:: Data in this exercise

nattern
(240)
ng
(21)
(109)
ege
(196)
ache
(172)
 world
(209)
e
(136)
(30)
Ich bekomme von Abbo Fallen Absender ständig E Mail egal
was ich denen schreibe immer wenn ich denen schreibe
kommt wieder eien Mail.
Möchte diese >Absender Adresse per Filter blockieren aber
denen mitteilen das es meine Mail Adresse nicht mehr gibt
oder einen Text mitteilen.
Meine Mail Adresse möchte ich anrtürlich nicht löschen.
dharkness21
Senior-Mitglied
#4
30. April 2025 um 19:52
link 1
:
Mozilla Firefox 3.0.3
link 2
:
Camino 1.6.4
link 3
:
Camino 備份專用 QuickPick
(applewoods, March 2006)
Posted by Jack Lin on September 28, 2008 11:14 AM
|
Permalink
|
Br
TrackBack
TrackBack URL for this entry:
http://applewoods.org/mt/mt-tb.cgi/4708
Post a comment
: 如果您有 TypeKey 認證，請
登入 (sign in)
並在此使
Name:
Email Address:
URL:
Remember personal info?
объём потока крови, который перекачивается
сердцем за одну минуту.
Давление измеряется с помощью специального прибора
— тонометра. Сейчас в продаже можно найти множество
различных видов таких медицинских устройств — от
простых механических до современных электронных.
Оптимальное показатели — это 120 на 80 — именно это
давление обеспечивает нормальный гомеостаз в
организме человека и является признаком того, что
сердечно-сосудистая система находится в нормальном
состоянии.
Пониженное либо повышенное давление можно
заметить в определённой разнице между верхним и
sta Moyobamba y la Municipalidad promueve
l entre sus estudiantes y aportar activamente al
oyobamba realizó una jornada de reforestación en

::::

What is expected
Which lines of the data include the word "nicht"? Copy each one.

Written response
denen mitteilen das es meine Mail Adresse nicht mehr gibt
Meine Mail Adresse möchte ich anrtürlich nicht löschen.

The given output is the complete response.